(Data listing)
__________________________________________________
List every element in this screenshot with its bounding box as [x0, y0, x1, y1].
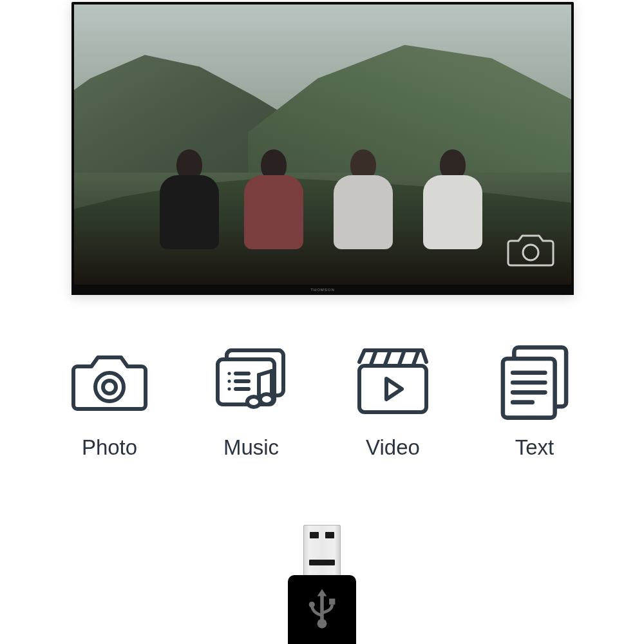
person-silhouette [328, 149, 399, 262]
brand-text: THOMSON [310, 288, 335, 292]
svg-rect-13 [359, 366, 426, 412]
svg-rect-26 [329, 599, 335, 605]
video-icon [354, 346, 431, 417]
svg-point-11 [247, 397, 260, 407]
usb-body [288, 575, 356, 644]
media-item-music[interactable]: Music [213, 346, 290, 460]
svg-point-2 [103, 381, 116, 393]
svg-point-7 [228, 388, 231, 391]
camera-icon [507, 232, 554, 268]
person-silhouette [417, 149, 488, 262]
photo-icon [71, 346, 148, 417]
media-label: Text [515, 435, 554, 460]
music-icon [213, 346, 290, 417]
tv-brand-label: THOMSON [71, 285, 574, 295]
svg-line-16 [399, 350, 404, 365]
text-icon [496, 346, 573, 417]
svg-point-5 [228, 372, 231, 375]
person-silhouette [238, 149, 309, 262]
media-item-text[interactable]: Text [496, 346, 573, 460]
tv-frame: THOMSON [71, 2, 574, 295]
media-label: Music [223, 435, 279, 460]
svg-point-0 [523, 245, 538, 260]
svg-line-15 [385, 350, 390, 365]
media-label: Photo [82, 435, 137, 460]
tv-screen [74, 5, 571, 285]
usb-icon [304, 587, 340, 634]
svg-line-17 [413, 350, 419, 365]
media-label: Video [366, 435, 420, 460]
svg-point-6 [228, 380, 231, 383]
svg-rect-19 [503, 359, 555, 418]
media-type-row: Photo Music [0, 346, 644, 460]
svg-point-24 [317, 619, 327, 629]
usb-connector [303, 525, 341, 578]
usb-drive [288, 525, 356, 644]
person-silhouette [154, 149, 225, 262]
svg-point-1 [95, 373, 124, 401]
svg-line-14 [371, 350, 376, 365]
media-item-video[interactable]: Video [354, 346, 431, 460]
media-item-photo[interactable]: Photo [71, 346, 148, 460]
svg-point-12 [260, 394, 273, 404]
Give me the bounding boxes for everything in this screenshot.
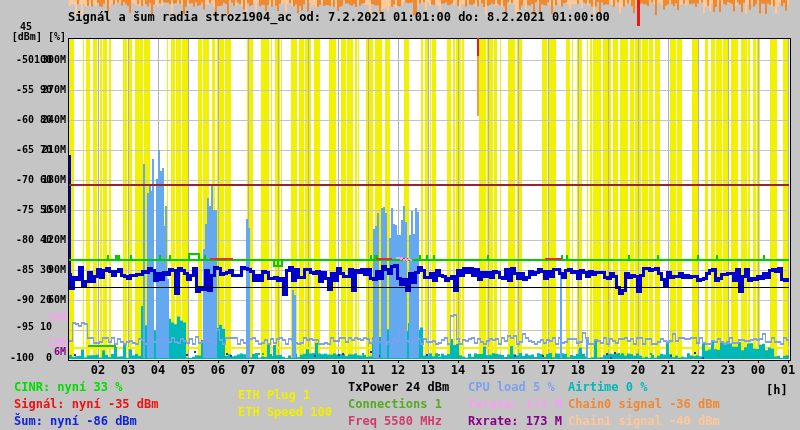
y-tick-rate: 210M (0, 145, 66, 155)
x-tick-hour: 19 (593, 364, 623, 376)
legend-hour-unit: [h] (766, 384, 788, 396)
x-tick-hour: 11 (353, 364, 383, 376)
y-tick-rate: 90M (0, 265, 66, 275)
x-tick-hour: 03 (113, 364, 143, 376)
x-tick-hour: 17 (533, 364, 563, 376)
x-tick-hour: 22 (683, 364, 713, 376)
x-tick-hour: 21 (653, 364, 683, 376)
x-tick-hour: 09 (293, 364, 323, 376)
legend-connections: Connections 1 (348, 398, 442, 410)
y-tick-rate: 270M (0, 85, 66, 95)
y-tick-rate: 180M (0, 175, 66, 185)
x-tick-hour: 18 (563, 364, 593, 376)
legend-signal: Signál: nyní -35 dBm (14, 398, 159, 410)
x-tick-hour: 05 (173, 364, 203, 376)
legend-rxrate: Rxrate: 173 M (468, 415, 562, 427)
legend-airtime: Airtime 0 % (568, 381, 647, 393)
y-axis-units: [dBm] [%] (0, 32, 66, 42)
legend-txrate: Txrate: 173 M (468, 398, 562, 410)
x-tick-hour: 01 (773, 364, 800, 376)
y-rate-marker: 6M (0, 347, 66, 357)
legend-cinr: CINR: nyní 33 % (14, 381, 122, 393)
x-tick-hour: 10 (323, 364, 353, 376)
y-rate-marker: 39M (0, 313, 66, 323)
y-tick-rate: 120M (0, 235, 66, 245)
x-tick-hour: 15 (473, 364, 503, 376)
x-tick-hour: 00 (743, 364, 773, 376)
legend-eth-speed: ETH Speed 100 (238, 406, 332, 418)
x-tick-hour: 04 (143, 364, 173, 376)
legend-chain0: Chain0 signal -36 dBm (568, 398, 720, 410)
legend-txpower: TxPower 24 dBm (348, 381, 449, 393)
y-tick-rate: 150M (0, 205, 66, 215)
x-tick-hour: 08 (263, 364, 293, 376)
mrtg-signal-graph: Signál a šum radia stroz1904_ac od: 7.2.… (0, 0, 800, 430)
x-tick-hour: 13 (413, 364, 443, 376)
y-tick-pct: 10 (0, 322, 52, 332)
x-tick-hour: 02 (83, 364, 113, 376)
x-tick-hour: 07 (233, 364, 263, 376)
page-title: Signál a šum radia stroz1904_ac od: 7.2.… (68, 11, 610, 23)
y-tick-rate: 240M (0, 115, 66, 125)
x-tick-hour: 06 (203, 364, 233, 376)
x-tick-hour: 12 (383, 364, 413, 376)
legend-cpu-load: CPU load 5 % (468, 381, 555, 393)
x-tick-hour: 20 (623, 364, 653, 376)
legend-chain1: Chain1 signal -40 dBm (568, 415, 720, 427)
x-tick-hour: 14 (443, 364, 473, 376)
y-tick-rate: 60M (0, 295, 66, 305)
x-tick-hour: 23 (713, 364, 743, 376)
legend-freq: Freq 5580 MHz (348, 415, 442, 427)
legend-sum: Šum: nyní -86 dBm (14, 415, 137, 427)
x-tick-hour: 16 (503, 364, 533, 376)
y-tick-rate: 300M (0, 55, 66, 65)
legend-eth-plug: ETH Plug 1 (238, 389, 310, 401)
__________________________________________________
(How to complete this task) Set down every record word for word and leave out the pictures.

(Answer box)
List every element in this screenshot with its bounding box as [x0, y0, x1, y1].
person-silhouette [328, 149, 399, 262]
brand-text: THOMSON [310, 288, 335, 292]
svg-rect-13 [359, 366, 426, 412]
svg-rect-26 [329, 599, 335, 605]
video-icon [354, 346, 431, 417]
svg-point-11 [247, 397, 260, 407]
usb-body [288, 575, 356, 644]
media-item-music[interactable]: Music [213, 346, 290, 460]
svg-point-2 [103, 381, 116, 393]
svg-point-7 [228, 388, 231, 391]
camera-icon [507, 232, 554, 268]
person-silhouette [417, 149, 488, 262]
photo-icon [71, 346, 148, 417]
media-label: Text [515, 435, 554, 460]
music-icon [213, 346, 290, 417]
tv-brand-label: THOMSON [71, 285, 574, 295]
svg-line-16 [399, 350, 404, 365]
text-icon [496, 346, 573, 417]
svg-point-5 [228, 372, 231, 375]
person-silhouette [238, 149, 309, 262]
media-item-text[interactable]: Text [496, 346, 573, 460]
tv-frame: THOMSON [71, 2, 574, 295]
media-label: Music [223, 435, 279, 460]
svg-point-0 [523, 245, 538, 260]
svg-line-15 [385, 350, 390, 365]
media-label: Photo [82, 435, 137, 460]
tv-screen [74, 5, 571, 285]
usb-icon [304, 587, 340, 634]
svg-line-17 [413, 350, 419, 365]
media-label: Video [366, 435, 420, 460]
svg-point-6 [228, 380, 231, 383]
svg-rect-19 [503, 359, 555, 418]
media-type-row: Photo Music [0, 346, 644, 460]
svg-point-24 [317, 619, 327, 629]
usb-connector [303, 525, 341, 578]
usb-drive [288, 525, 356, 644]
person-silhouette [154, 149, 225, 262]
svg-point-1 [95, 373, 124, 401]
svg-line-14 [371, 350, 376, 365]
media-item-video[interactable]: Video [354, 346, 431, 460]
media-item-photo[interactable]: Photo [71, 346, 148, 460]
svg-point-12 [260, 394, 273, 404]
Give me the bounding boxes for everything in this screenshot.
y-tick-rate: 210M (0, 145, 66, 155)
x-tick-hour: 19 (593, 364, 623, 376)
legend-hour-unit: [h] (766, 384, 788, 396)
x-tick-hour: 11 (353, 364, 383, 376)
y-tick-rate: 90M (0, 265, 66, 275)
x-tick-hour: 03 (113, 364, 143, 376)
x-tick-hour: 17 (533, 364, 563, 376)
x-tick-hour: 22 (683, 364, 713, 376)
x-tick-hour: 21 (653, 364, 683, 376)
x-tick-hour: 09 (293, 364, 323, 376)
legend-connections: Connections 1 (348, 398, 442, 410)
y-tick-rate: 270M (0, 85, 66, 95)
y-tick-rate: 180M (0, 175, 66, 185)
x-tick-hour: 18 (563, 364, 593, 376)
legend-signal: Signál: nyní -35 dBm (14, 398, 159, 410)
x-tick-hour: 05 (173, 364, 203, 376)
legend-rxrate: Rxrate: 173 M (468, 415, 562, 427)
legend-airtime: Airtime 0 % (568, 381, 647, 393)
y-axis-units: [dBm] [%] (0, 32, 66, 42)
legend-txrate: Txrate: 173 M (468, 398, 562, 410)
x-tick-hour: 01 (773, 364, 800, 376)
y-rate-marker: 6M (0, 347, 66, 357)
legend-cinr: CINR: nyní 33 % (14, 381, 122, 393)
x-tick-hour: 10 (323, 364, 353, 376)
y-rate-marker: 39M (0, 313, 66, 323)
y-tick-rate: 120M (0, 235, 66, 245)
x-tick-hour: 15 (473, 364, 503, 376)
x-tick-hour: 00 (743, 364, 773, 376)
legend-eth-speed: ETH Speed 100 (238, 406, 332, 418)
x-tick-hour: 04 (143, 364, 173, 376)
legend-chain0: Chain0 signal -36 dBm (568, 398, 720, 410)
legend-txpower: TxPower 24 dBm (348, 381, 449, 393)
y-tick-rate: 150M (0, 205, 66, 215)
x-tick-hour: 08 (263, 364, 293, 376)
mrtg-signal-graph: Signál a šum radia stroz1904_ac od: 7.2.… (0, 0, 800, 430)
x-tick-hour: 13 (413, 364, 443, 376)
y-tick-pct: 10 (0, 322, 52, 332)
x-tick-hour: 02 (83, 364, 113, 376)
x-tick-hour: 07 (233, 364, 263, 376)
page-title: Signál a šum radia stroz1904_ac od: 7.2.… (68, 11, 610, 23)
y-tick-rate: 240M (0, 115, 66, 125)
x-tick-hour: 06 (203, 364, 233, 376)
x-tick-hour: 12 (383, 364, 413, 376)
legend-cpu-load: CPU load 5 % (468, 381, 555, 393)
x-tick-hour: 20 (623, 364, 653, 376)
legend-chain1: Chain1 signal -40 dBm (568, 415, 720, 427)
x-tick-hour: 14 (443, 364, 473, 376)
y-tick-rate: 60M (0, 295, 66, 305)
x-tick-hour: 23 (713, 364, 743, 376)
legend-freq: Freq 5580 MHz (348, 415, 442, 427)
legend-sum: Šum: nyní -86 dBm (14, 415, 137, 427)
x-tick-hour: 16 (503, 364, 533, 376)
y-tick-rate: 300M (0, 55, 66, 65)
legend-eth-plug: ETH Plug 1 (238, 389, 310, 401)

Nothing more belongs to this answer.